**Work instructions**
Retype all data exactly as given. Pictures should not be retyped.

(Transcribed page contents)
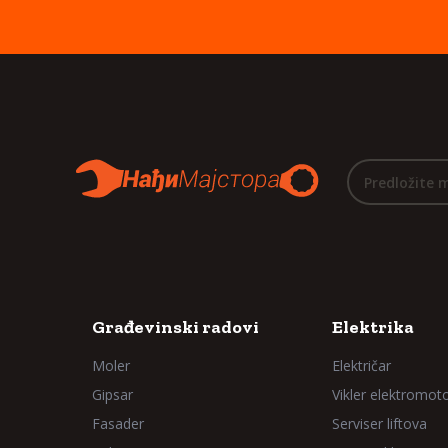
Predložite 
Građevinski radovi
Elektrika
Moler
Električar
Gipsar
Vikler elektromot
Fasader
Serviser liftova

**Problem solution**
Predložite 
Građevinski radovi
Elektrika
Moler
Električar
Gipsar
Vikler elektromot
Fasader
Serviser liftova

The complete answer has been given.